Each line with the string "Curie" is to be copied from the records below.

(Beginning of Records for this task)

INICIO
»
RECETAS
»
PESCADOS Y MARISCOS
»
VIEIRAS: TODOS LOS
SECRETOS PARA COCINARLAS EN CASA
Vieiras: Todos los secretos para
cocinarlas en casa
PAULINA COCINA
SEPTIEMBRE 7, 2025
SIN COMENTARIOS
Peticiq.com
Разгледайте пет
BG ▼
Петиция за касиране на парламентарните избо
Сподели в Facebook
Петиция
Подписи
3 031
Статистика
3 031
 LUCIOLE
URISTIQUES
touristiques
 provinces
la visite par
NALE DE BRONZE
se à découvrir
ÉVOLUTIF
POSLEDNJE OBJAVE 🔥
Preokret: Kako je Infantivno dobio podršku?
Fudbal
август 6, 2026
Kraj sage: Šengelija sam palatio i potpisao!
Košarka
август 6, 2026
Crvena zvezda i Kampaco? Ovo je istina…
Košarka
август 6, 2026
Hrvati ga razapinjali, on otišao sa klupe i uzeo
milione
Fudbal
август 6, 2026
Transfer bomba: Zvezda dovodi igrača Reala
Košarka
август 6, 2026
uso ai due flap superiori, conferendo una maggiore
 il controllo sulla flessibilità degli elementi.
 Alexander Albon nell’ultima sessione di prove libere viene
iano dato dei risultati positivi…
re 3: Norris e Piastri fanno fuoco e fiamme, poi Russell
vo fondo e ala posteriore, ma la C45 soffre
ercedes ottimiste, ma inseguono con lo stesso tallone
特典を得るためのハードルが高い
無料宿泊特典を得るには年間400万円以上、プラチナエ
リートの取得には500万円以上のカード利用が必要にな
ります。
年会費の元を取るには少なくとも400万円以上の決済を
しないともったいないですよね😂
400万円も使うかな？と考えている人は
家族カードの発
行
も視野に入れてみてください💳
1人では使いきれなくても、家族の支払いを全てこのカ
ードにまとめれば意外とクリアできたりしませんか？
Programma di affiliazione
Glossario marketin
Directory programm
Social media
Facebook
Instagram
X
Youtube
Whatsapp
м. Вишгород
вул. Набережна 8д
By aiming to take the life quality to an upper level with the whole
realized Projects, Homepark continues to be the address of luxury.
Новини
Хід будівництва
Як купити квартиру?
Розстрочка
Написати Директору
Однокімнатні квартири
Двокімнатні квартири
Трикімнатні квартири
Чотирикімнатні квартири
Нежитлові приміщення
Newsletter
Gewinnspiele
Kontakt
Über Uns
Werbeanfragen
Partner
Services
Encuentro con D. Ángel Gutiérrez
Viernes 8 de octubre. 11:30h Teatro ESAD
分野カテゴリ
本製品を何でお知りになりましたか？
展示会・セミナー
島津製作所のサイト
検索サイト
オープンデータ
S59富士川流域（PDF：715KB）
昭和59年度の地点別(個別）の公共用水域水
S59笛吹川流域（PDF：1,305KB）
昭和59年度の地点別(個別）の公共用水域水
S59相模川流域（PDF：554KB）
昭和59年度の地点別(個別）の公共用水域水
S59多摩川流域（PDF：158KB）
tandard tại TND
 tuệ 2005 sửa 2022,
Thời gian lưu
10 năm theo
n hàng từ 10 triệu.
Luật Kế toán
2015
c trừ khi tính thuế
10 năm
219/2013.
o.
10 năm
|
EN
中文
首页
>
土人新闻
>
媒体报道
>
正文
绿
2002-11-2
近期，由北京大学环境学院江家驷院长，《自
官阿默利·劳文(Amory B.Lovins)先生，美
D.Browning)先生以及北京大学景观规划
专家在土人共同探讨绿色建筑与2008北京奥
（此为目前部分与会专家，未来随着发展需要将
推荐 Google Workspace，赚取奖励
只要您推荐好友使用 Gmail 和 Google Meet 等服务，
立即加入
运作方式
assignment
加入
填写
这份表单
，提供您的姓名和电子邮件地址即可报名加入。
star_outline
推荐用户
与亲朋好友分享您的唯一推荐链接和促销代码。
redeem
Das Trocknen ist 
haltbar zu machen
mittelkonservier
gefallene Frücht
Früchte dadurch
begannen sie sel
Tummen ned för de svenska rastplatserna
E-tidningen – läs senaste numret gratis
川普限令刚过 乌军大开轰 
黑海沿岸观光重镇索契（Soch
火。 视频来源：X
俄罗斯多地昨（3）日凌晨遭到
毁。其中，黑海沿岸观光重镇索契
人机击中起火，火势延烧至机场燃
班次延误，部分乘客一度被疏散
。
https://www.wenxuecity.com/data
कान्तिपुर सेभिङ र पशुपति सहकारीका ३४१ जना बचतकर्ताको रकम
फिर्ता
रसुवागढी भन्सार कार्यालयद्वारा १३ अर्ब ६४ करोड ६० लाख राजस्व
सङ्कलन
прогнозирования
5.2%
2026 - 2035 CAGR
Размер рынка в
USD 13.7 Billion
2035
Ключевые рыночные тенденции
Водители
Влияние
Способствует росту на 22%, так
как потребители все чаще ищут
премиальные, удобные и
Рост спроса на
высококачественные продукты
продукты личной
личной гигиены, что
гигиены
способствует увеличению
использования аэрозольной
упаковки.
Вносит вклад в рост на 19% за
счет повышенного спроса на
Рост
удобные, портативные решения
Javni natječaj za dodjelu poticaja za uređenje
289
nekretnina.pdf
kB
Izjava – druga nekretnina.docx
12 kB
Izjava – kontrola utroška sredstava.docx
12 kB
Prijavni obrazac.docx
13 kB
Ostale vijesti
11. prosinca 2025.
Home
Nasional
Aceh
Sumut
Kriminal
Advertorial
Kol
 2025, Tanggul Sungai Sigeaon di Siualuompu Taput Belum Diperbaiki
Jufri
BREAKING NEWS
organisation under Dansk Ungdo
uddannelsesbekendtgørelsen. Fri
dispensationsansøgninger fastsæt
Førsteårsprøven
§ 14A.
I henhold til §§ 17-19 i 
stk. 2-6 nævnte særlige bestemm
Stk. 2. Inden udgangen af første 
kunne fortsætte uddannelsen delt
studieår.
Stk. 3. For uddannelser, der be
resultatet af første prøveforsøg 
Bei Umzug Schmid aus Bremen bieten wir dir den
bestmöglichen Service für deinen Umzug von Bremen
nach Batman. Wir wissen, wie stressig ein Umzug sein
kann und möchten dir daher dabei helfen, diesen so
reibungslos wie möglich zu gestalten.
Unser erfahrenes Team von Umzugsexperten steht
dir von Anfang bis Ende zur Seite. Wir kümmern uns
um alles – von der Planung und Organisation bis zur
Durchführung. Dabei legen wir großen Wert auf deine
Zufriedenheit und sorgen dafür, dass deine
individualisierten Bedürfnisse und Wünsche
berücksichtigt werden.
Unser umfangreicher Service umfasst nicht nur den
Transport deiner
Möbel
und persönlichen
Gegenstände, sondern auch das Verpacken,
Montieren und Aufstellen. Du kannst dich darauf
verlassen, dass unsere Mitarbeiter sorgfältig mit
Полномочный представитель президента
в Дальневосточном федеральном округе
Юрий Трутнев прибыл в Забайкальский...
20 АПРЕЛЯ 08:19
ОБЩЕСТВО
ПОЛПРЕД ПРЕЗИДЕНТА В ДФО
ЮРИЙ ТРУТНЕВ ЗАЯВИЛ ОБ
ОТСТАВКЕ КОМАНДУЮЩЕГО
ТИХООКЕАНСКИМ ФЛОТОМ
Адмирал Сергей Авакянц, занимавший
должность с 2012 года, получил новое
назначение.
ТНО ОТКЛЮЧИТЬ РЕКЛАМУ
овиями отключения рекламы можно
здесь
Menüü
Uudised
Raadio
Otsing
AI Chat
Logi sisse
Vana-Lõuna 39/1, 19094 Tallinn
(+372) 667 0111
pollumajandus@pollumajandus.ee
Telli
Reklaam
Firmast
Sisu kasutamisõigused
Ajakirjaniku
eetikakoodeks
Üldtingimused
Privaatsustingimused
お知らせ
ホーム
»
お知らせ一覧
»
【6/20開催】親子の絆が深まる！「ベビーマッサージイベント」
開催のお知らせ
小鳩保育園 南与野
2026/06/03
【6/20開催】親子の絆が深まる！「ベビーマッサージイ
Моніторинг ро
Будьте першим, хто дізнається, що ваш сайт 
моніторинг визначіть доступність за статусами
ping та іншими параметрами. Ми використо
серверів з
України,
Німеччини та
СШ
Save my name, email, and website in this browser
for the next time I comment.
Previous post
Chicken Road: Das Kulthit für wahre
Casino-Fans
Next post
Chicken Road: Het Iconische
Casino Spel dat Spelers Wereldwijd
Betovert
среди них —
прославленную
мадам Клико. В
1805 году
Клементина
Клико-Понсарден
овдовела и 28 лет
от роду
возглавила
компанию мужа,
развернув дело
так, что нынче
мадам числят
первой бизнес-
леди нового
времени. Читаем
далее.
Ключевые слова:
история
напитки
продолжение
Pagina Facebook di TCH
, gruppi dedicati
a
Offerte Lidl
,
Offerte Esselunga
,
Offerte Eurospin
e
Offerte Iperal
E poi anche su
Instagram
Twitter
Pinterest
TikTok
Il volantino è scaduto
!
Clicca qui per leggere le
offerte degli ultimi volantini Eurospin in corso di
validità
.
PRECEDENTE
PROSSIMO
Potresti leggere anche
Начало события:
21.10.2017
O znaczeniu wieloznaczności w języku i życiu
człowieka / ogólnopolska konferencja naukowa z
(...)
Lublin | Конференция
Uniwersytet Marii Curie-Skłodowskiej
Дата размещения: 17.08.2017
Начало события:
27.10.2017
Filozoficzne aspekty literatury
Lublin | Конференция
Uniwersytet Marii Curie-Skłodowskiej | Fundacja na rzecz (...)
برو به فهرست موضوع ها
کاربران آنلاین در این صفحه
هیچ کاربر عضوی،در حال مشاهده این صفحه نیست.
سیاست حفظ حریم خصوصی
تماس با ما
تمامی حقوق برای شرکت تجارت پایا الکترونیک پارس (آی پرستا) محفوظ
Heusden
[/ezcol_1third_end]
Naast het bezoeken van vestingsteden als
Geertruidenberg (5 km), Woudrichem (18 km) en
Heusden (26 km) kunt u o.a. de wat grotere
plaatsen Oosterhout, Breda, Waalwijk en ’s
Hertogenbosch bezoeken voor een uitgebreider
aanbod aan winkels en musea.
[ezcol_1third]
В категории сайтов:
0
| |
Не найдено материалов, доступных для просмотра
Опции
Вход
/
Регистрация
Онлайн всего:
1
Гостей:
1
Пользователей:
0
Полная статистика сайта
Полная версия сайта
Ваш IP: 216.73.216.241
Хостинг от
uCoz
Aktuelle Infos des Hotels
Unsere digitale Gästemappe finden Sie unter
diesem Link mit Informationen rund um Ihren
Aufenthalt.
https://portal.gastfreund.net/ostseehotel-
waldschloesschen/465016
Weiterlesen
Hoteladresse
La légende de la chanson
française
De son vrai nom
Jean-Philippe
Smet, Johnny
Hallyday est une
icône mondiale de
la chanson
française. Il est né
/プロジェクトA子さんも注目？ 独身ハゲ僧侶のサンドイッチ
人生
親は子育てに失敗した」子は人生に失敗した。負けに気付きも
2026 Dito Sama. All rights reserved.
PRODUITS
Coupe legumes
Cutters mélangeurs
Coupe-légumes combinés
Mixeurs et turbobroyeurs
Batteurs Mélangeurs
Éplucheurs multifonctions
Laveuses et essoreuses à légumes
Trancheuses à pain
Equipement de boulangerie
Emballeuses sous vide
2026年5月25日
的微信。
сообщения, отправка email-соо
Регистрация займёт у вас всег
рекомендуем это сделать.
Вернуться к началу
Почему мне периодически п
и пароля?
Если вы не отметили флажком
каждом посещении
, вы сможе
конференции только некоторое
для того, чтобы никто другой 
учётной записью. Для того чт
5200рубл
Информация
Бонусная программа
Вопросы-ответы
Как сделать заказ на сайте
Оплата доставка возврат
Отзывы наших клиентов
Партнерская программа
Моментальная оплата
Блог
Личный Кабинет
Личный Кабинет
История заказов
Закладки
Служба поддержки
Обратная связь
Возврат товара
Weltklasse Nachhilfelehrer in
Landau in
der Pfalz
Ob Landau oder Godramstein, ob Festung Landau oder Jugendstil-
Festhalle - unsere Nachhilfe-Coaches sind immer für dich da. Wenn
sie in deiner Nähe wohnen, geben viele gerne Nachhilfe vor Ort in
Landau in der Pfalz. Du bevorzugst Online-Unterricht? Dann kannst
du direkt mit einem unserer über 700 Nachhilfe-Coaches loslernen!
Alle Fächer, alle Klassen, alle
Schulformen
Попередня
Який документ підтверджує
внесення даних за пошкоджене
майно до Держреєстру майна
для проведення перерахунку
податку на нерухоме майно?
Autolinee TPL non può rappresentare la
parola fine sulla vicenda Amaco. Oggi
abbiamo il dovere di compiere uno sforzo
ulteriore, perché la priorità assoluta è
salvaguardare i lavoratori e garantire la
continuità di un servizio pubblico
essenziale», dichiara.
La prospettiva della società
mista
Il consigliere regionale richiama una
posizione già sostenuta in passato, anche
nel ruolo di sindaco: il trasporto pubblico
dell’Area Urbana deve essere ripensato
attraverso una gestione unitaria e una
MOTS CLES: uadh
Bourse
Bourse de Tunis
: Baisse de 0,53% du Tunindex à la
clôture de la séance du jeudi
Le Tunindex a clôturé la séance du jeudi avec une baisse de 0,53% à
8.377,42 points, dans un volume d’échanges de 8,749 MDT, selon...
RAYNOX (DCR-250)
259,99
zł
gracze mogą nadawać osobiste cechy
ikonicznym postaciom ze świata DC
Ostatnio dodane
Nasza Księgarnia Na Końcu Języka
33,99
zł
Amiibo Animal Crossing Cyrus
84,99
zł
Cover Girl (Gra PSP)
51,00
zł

(End of Records for this task)

• _Result of this exercise_:
Uniwersytet Marii Curie-Skłodowskiej
Uniwersytet Marii Curie-Skłodowskiej | Fundacja na rzecz (...)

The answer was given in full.